Collision bounds with SpatialBox

Each spawned object includes a SpatialBox component defining collision bounds. The sample computes an inverse scale so the box dimensions remain correct regardless of the object’s scale factor:

val invScale = Vector3(1f / scale.x, 1f / scale.y, 1f / scale.z)
SpatialBox(min = dimensions * invScale * -1f, max = dimensions * invScale * 1f)

See PanelLayout.kt (setUpButton() function) for the box creation logic.

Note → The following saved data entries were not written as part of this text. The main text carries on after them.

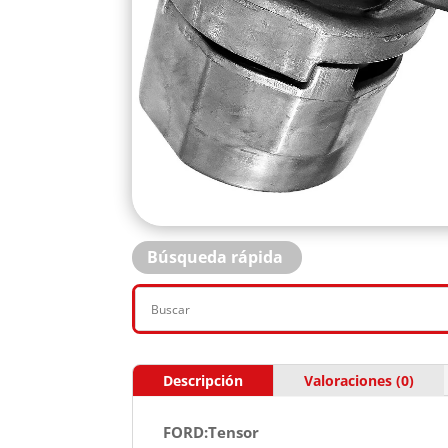
Búsqueda rápida
Descripción
Valoraciones (0)
FORD:Tensor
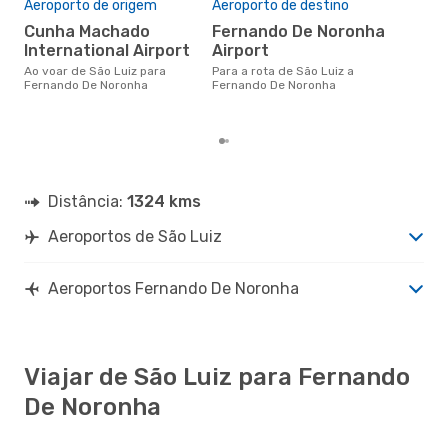
res
Aeroporto de origem
Aeroporto de destino
a
Cunha Machado
Fernando De Noronha
International Airport
Airport
maio é uma das melhores
altu
Ao voar de São Luiz para
Para a rota de São Luiz a
De 
Fernando De Noronha
Fernando De Noronha
Lui
reai
Distância:
1324 kms
Aeroportos de São Luiz
Aeroportos Fernando De Noronha
Viajar de São Luiz para Fernando
De Noronha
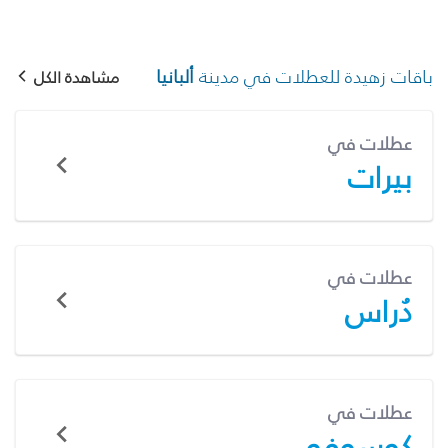
باقات زهيدة للعطلات في مدينة
ألبانيا
مشاهدة الكل
عطلات في
بيرات
عطلات في
دُراس
عطلات في
كوسوفو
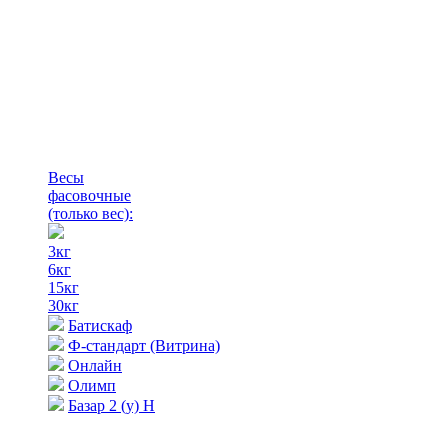
Весы
фасовочные
(только вес)
:
3кг
6кг
15кг
30кг
Батискаф
Ф-стандарт (Витрина)
Онлайн
Олимп
Базар 2 (у) Н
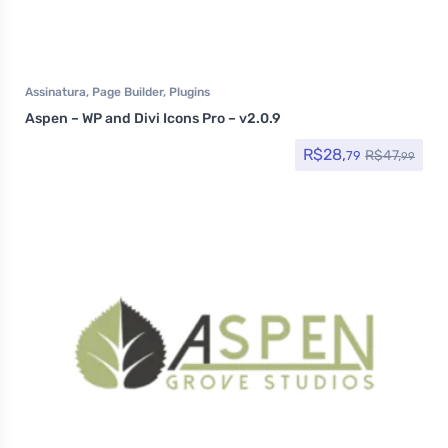
Assinatura
,
Page Builder
,
Plugins
Aspen – WP and Divi Icons Pro – v2.0.9
R$
28,
R$
47,
79
99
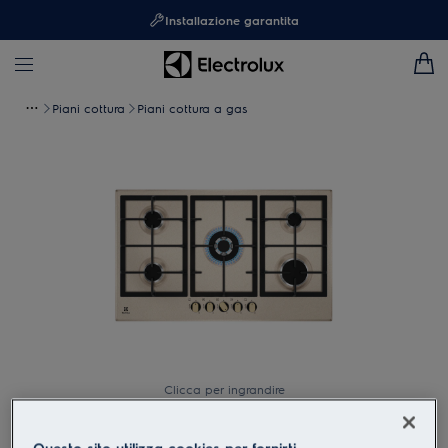
Installazione garantita
Piani cottura
Piani cottura a gas
Clicca per ingrandire
Questo sito utilizza cookies per fornirti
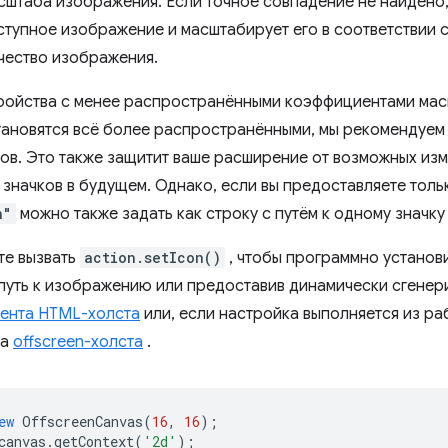
сштаба изображения. Если точное совпадение не найдено
тупное изображение и масштабирует его в соответствии 
ачество изображения.
ройства с менее распространёнными коэффициентами мас
 становятся всё более распространёнными, мы рекомендуем
ов. Это также защитит ваше расширение от возможных из
значков в будущем. Однако, если вы предоставляете толь
n"
можно также задать как строку с путём к одному значку
те вызвать
action.setIcon()
, чтобы программно установ
 путь к изображению или предоставив динамически сгенер
ента HTML-холста
или, если настройка выполняется из р
са
offscreen-холста
.
ew
OffscreenCanvas
(
16
,
16
);
canvas
.
getContext
(
'2d'
);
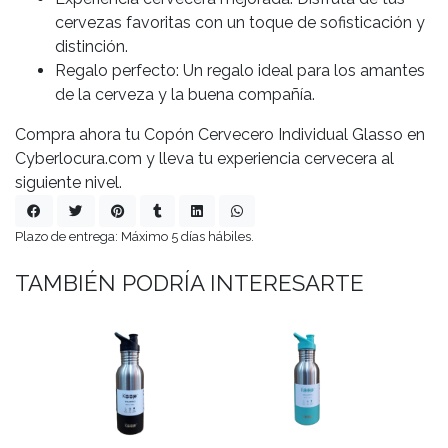
cervezas favoritas con un toque de sofisticación y
distinción.
Regalo perfecto: Un regalo ideal para los amantes
de la cerveza y la buena compañía.
Compra ahora tu Copón Cervecero Individual Glasso en
Cyberlocura.com y lleva tu experiencia cervecera al
siguiente nivel.
Plazo de entrega: Máximo 5 días hábiles.
TAMBIÉN PODRÍA INTERESARTE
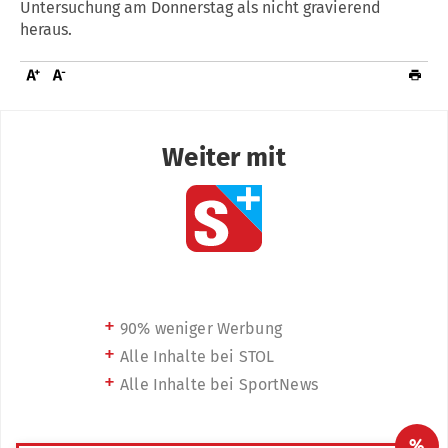
Untersuchung am Donnerstag als nicht gravierend
heraus.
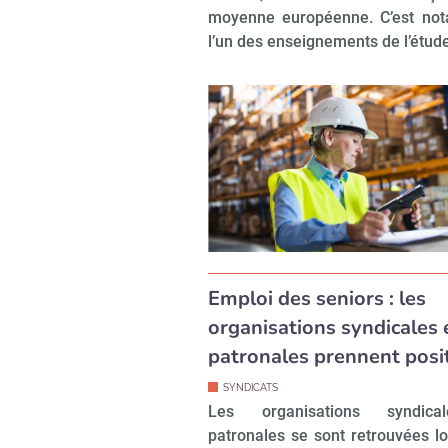
moyenne européenne. C’est no
l’un des enseignements de l’étud
Emploi des seniors : les
organisations syndicales 
patronales prennent posi
SYNDICATS
Les organisations syndica
patronales se sont retrouvées lo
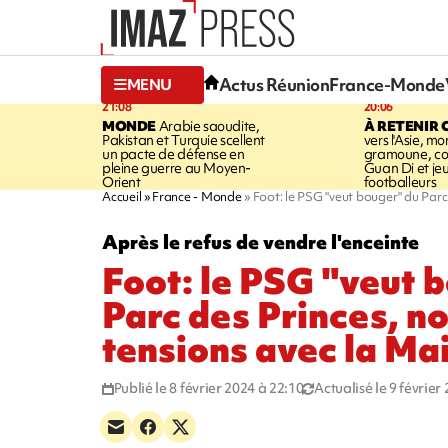
Actus Réunion
France-Monde
MENU
21:08
20:06
MONDE
Arabie saoudite,
À RETENIR 
Pakistan et Turquie scellent
vers l'Asie, mo
un pacte de défense en
gramoune, co
pleine guerre au Moyen-
Guan Di et je
Orient
footballeurs
Accueil
France - Monde
Foot: le PSG "veut bouger" du Parc 
Après le refus de vendre l'enceinte
Foot: le PSG "veut 
Parc des Princes, n
tensions avec la Mai
Publié le 8 février 2024 à 22:10
Actualisé le 9 février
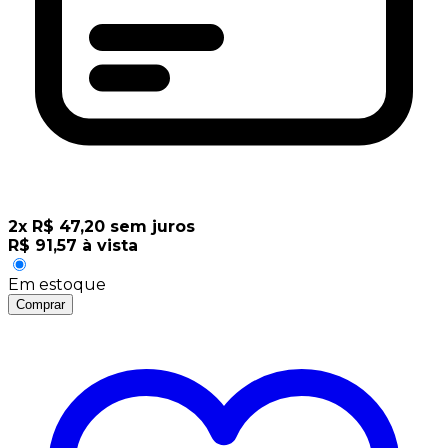
2
x
R$
47,20
sem juros
R$
91,57
à vista
Em estoque
Comprar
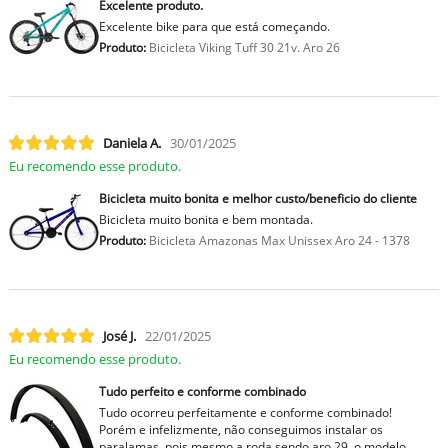
Excelente produto.
Excelente bike para que está começando.
Produto:
Bicicleta Viking Tuff 30 21v. Aro 26
Daniela A.
30/01/2025
Eu recomendo esse produto.
Bicicleta muito bonita e melhor custo/beneficio do cliente
Bicicleta muito bonita e bem montada.
Produto:
Bicicleta Amazonas Max Unissex Aro 24 - 1378
José J.
22/01/2025
Eu recomendo esse produto.
Tudo perfeito e conforme combinado
Tudo ocorreu perfeitamente e conforme combinado!
Porém e infelizmente, não conseguimos instalar os
paralamas, pois mesmo a roda sendo aro 29, o modelo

Object spawning with animation

The setUpButton() function reads mesh URI and scale from a glXF template entity, then creates a new Entity with Mesh, Grabbable, SpatialBox, Scale, Physics, and Transform components. The spawn animation uses ValueAnimator with OvershootInterpolator(1f) and a 1000ms duration, animating the Scale component from zero to the target scale.

See PanelLayout.kt for the spawning and animation implementation. For grabbable configuration, see Grabbable reference.

ISDK panel resize

The sample registers two scroll panels via LayoutXMLPanelRegistration and applies IsdkPanelResize to enable ISDK-based resizing. One panel uses ResizeMode.Relayout; the other uses the default mode. This demonstrates how to add ISDK resize affordances to XML-based panels.

See Object3DSampleIsdkActivity.kt and scrolling.xml for the panel registration and layout.